● **YOUR GOAL**
What is needed here is a faithful repeat of every entry, with no character changed.

Entries taken from a collection:
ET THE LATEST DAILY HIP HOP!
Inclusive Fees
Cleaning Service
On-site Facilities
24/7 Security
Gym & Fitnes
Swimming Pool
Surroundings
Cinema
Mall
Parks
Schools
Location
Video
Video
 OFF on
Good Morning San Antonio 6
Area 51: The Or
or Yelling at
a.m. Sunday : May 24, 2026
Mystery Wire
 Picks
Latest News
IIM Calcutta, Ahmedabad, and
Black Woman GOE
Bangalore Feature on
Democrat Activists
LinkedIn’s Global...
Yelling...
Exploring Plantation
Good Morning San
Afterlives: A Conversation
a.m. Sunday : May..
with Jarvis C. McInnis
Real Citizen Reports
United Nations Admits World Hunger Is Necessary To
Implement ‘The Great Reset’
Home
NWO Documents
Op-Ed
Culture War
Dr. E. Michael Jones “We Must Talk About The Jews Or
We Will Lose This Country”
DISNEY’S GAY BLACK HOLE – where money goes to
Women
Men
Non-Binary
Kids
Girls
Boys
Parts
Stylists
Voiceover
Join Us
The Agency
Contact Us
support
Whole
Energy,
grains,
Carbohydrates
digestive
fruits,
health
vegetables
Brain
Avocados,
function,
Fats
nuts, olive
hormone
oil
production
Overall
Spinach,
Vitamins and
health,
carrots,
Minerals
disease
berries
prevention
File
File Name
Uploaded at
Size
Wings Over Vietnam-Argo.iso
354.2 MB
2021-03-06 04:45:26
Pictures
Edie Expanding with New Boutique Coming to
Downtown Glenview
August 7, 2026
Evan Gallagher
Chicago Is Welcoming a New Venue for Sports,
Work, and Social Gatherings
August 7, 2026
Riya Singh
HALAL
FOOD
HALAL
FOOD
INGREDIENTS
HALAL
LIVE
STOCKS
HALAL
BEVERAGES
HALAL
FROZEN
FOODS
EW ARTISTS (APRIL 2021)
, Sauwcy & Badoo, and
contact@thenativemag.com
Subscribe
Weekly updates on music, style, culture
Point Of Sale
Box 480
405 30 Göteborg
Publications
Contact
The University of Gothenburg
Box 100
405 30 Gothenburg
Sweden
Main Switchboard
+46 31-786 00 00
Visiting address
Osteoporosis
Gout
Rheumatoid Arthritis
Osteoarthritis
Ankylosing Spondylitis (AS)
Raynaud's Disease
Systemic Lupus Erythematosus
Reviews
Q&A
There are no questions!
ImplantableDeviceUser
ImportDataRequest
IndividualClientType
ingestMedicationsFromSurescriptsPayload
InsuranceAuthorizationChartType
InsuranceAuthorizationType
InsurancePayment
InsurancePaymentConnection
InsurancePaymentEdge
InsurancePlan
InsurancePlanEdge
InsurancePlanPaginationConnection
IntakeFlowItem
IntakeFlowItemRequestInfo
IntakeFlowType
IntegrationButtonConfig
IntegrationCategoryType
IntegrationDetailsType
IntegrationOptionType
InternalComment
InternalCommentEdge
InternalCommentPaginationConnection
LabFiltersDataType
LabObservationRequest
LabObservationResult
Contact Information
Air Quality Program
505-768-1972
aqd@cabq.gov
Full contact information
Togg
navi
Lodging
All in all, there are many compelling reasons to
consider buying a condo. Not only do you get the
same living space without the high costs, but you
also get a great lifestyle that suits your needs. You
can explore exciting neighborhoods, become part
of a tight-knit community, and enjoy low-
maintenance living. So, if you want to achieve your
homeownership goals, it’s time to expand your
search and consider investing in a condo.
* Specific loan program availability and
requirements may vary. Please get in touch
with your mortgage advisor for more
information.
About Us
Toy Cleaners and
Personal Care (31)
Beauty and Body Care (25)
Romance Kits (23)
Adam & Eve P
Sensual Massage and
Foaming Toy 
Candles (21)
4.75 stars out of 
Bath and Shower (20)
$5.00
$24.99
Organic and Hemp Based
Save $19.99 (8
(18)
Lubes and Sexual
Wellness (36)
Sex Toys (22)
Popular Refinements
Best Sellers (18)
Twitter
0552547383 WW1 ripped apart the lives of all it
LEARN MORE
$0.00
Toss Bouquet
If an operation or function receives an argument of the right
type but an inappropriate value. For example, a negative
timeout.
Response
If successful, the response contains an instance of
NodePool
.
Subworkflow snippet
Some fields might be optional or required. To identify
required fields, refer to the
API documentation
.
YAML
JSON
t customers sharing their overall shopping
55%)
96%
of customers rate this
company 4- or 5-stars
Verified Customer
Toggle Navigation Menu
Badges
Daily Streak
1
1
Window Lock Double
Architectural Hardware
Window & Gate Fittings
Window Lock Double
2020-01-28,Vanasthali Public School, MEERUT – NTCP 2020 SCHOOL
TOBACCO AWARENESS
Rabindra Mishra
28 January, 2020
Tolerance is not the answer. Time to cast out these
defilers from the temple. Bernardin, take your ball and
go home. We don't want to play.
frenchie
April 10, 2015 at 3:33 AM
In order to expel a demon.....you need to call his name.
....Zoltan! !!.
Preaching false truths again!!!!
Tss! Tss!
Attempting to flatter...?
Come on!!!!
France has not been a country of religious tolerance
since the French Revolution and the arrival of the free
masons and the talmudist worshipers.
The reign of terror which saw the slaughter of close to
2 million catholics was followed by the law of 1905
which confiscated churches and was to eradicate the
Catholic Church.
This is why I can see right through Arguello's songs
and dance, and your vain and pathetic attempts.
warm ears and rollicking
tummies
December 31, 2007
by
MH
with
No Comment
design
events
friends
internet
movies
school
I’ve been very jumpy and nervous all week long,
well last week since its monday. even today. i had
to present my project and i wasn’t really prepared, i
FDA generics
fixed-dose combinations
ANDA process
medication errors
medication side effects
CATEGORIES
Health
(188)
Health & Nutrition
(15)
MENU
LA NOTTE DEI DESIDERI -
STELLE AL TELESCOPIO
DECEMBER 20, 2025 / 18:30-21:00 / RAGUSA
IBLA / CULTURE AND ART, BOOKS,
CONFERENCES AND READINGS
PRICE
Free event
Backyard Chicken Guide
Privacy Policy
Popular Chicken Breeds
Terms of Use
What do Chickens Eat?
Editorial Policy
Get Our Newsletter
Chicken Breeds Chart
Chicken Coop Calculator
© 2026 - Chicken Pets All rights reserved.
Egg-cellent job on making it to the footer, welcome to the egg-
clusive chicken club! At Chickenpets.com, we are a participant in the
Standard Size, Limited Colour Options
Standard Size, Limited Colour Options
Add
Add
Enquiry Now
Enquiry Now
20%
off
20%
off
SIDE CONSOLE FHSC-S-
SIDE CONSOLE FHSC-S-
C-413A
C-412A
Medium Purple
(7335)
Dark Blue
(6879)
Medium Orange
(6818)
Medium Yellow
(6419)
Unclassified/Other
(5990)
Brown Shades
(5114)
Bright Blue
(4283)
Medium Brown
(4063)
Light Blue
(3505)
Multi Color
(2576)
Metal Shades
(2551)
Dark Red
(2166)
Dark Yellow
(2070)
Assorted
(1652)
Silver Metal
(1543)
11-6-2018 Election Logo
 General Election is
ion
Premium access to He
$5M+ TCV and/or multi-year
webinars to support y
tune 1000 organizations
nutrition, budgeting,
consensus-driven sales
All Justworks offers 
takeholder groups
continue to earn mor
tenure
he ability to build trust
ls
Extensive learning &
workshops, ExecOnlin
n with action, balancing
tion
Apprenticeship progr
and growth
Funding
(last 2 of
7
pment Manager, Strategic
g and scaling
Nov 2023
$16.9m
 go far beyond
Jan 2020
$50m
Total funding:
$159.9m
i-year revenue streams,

● **TASK SOLUTION**
ET THE LATEST DAILY HIP HOP!
Inclusive Fees
Cleaning Service
On-site Facilities
24/7 Security
Gym & Fitnes
Swimming Pool
Surroundings
Cinema
Mall
Parks
Schools
Location
Video
Video
 OFF on
Good Morning San Antonio 6
Area 51: The Or
or Yelling at
a.m. Sunday : May 24, 2026
Mystery Wire
 Picks
Latest News
IIM Calcutta, Ahmedabad, and
Black Woman GOE
Bangalore Feature on
Democrat Activists
LinkedIn’s Global...
Yelling...
Exploring Plantation
Good Morning San
Afterlives: A Conversation
a.m. Sunday : May..
with Jarvis C. McInnis
Real Citizen Reports
United Nations Admits World Hunger Is Necessary To
Implement ‘The Great Reset’
Home
NWO Documents
Op-Ed
Culture War
Dr. E. Michael Jones “We Must Talk About The Jews Or
We Will Lose This Country”
DISNEY’S GAY BLACK HOLE – where money goes to
Women
Men
Non-Binary
Kids
Girls
Boys
Parts
Stylists
Voiceover
Join Us
The Agency
Contact Us
support
Whole
Energy,
grains,
Carbohydrates
digestive
fruits,
health
vegetables
Brain
Avocados,
function,
Fats
nuts, olive
hormone
oil
production
Overall
Spinach,
Vitamins and
health,
carrots,
Minerals
disease
berries
prevention
File
File Name
Uploaded at
Size
Wings Over Vietnam-Argo.iso
354.2 MB
2021-03-06 04:45:26
Pictures
Edie Expanding with New Boutique Coming to
Downtown Glenview
August 7, 2026
Evan Gallagher
Chicago Is Welcoming a New Venue for Sports,
Work, and Social Gatherings
August 7, 2026
Riya Singh
HALAL
FOOD
HALAL
FOOD
INGREDIENTS
HALAL
LIVE
STOCKS
HALAL
BEVERAGES
HALAL
FROZEN
FOODS
EW ARTISTS (APRIL 2021)
, Sauwcy & Badoo, and
contact@thenativemag.com
Subscribe
Weekly updates on music, style, culture
Point Of Sale
Box 480
405 30 Göteborg
Publications
Contact
The University of Gothenburg
Box 100
405 30 Gothenburg
Sweden
Main Switchboard
+46 31-786 00 00
Visiting address
Osteoporosis
Gout
Rheumatoid Arthritis
Osteoarthritis
Ankylosing Spondylitis (AS)
Raynaud's Disease
Systemic Lupus Erythematosus
Reviews
Q&A
There are no questions!
ImplantableDeviceUser
ImportDataRequest
IndividualClientType
ingestMedicationsFromSurescriptsPayload
InsuranceAuthorizationChartType
InsuranceAuthorizationType
InsurancePayment
InsurancePaymentConnection
InsurancePaymentEdge
InsurancePlan
InsurancePlanEdge
InsurancePlanPaginationConnection
IntakeFlowItem
IntakeFlowItemRequestInfo
IntakeFlowType
IntegrationButtonConfig
IntegrationCategoryType
IntegrationDetailsType
IntegrationOptionType
InternalComment
InternalCommentEdge
InternalCommentPaginationConnection
LabFiltersDataType
LabObservationRequest
LabObservationResult
Contact Information
Air Quality Program
505-768-1972
aqd@cabq.gov
Full contact information
Togg
navi
Lodging
All in all, there are many compelling reasons to
consider buying a condo. Not only do you get the
same living space without the high costs, but you
also get a great lifestyle that suits your needs. You
can explore exciting neighborhoods, become part
of a tight-knit community, and enjoy low-
maintenance living. So, if you want to achieve your
homeownership goals, it’s time to expand your
search and consider investing in a condo.
* Specific loan program availability and
requirements may vary. Please get in touch
with your mortgage advisor for more
information.
About Us
Toy Cleaners and
Personal Care (31)
Beauty and Body Care (25)
Romance Kits (23)
Adam & Eve P
Sensual Massage and
Foaming Toy 
Candles (21)
4.75 stars out of 
Bath and Shower (20)
$5.00
$24.99
Organic and Hemp Based
Save $19.99 (8
(18)
Lubes and Sexual
Wellness (36)
Sex Toys (22)
Popular Refinements
Best Sellers (18)
Twitter
0552547383 WW1 ripped apart the lives of all it
LEARN MORE
$0.00
Toss Bouquet
If an operation or function receives an argument of the right
type but an inappropriate value. For example, a negative
timeout.
Response
If successful, the response contains an instance of
NodePool
.
Subworkflow snippet
Some fields might be optional or required. To identify
required fields, refer to the
API documentation
.
YAML
JSON
t customers sharing their overall shopping
55%)
96%
of customers rate this
company 4- or 5-stars
Verified Customer
Toggle Navigation Menu
Badges
Daily Streak
1
1
Window Lock Double
Architectural Hardware
Window & Gate Fittings
Window Lock Double
2020-01-28,Vanasthali Public School, MEERUT – NTCP 2020 SCHOOL
TOBACCO AWARENESS
Rabindra Mishra
28 January, 2020
Tolerance is not the answer. Time to cast out these
defilers from the temple. Bernardin, take your ball and
go home. We don't want to play.
frenchie
April 10, 2015 at 3:33 AM
In order to expel a demon.....you need to call his name.
....Zoltan! !!.
Preaching false truths again!!!!
Tss! Tss!
Attempting to flatter...?
Come on!!!!
France has not been a country of religious tolerance
since the French Revolution and the arrival of the free
masons and the talmudist worshipers.
The reign of terror which saw the slaughter of close to
2 million catholics was followed by the law of 1905
which confiscated churches and was to eradicate the
Catholic Church.
This is why I can see right through Arguello's songs
and dance, and your vain and pathetic attempts.
warm ears and rollicking
tummies
December 31, 2007
by
MH
with
No Comment
design
events
friends
internet
movies
school
I’ve been very jumpy and nervous all week long,
well last week since its monday. even today. i had
to present my project and i wasn’t really prepared, i
FDA generics
fixed-dose combinations
ANDA process
medication errors
medication side effects
CATEGORIES
Health
(188)
Health & Nutrition
(15)
MENU
LA NOTTE DEI DESIDERI -
STELLE AL TELESCOPIO
DECEMBER 20, 2025 / 18:30-21:00 / RAGUSA
IBLA / CULTURE AND ART, BOOKS,
CONFERENCES AND READINGS
PRICE
Free event
Backyard Chicken Guide
Privacy Policy
Popular Chicken Breeds
Terms of Use
What do Chickens Eat?
Editorial Policy
Get Our Newsletter
Chicken Breeds Chart
Chicken Coop Calculator
© 2026 - Chicken Pets All rights reserved.
Egg-cellent job on making it to the footer, welcome to the egg-
clusive chicken club! At Chickenpets.com, we are a participant in the
Standard Size, Limited Colour Options
Standard Size, Limited Colour Options
Add
Add
Enquiry Now
Enquiry Now
20%
off
20%
off
SIDE CONSOLE FHSC-S-
SIDE CONSOLE FHSC-S-
C-413A
C-412A
Medium Purple
(7335)
Dark Blue
(6879)
Medium Orange
(6818)
Medium Yellow
(6419)
Unclassified/Other
(5990)
Brown Shades
(5114)
Bright Blue
(4283)
Medium Brown
(4063)
Light Blue
(3505)
Multi Color
(2576)
Metal Shades
(2551)
Dark Red
(2166)
Dark Yellow
(2070)
Assorted
(1652)
Silver Metal
(1543)
11-6-2018 Election Logo
 General Election is
ion
Premium access to He
$5M+ TCV and/or multi-year
webinars to support y
tune 1000 organizations
nutrition, budgeting,
consensus-driven sales
All Justworks offers 
takeholder groups
continue to earn mor
tenure
he ability to build trust
ls
Extensive learning &
workshops, ExecOnlin
n with action, balancing
tion
Apprenticeship progr
and growth
Funding
(last 2 of
7
pment Manager, Strategic
g and scaling
Nov 2023
$16.9m
 go far beyond
Jan 2020
$50m
Total funding:
$159.9m
i-year revenue streams,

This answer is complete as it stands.